A group of Australian researchers have uncovered that Facebook mobility data could be used to estimate the spread of COVID-19 transmission risk from identified hotspots.
The researchers from the University of Melbourne, University of Adelaide, Monash University, University of New South Wales, and the Victorian government used data from the Facebook Data for Good program that detailed the number of individuals who moved between locations in subsequent 8-hour intervals during three COVID-19 outbreaks — Cedar Meats in Victoria, The Crossroads Hotel in western Sydney, and Victoria’s second wave — to determine what degree real-time mobility patterns from aggregate mobile phone data could be used to predict COVID-19 transmission risks.
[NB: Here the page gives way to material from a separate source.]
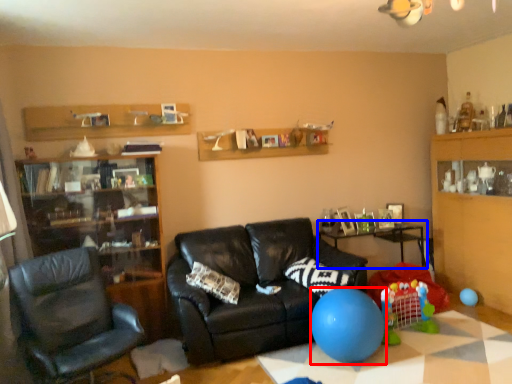 Question: Among these objects, which one is farthest to the camera, balloon (highlighted by a red box) or table (highlighted by a blue box)?

Choices:
 (A) balloon
 (B) table

Answer: (B)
The researchers flagged they were prompted to carry out the study since “the [COVID-19] infection may be spread by people who are pre-symptomatic or asymptomatic, substantial undetected transmission is likely to occur before clinical cases are diagnosed. Thus, when outbreaks occur there is a need to anticipate which populations and locations are at heightened risk of exposure”.
As part of the study, which has been published in the Journal of the Royal Society Interface, the researchers outlined that each case used Facebook mobility data to estimate future patterns of transmission risk. This was followed by an examination of the degree to which the estimates correlated with subsequent case data.
“Our results indicate that the accuracy of our estimates varies with outbreak context, with higher correlation for the outbreak centred on a workplace, and lower correlation for the outbreak centred on a social gathering,” the researchers said.
“In the community transmission scenario without a well-defined transmission locus, we compare the risk prediction based on mobility data to a null prediction based only on active case numbers. Our results indicate that mobility is more informative during the initial phases of the outbreak, when detected cases are spatially localized and many areas have no available case data.”
The researchers acknowledged, however, there are some limitations to their study, listing the need to comply with privacy and ethical considerations when using mobility data for disease surveillance as one and that the mobility data provided by Facebook is bias as it “represents a non-uniform and essentially uncharacterised sample of the population” as another.
Nonetheless, the researchers concluded their assessment model could be used as a “good predictor” of transmission risk, particularly in outbreaks involving “workplaces or other environments associated with habitual travel patterns”.
“For community transmission scenarios, our results demonstrate that mobility data adds the most value to risk predictions when case counts are low and spatially clustered,” the researchers stated.
They added the method could be used to help the health system determine how testing resources could be allocated and the extent of community restrictions.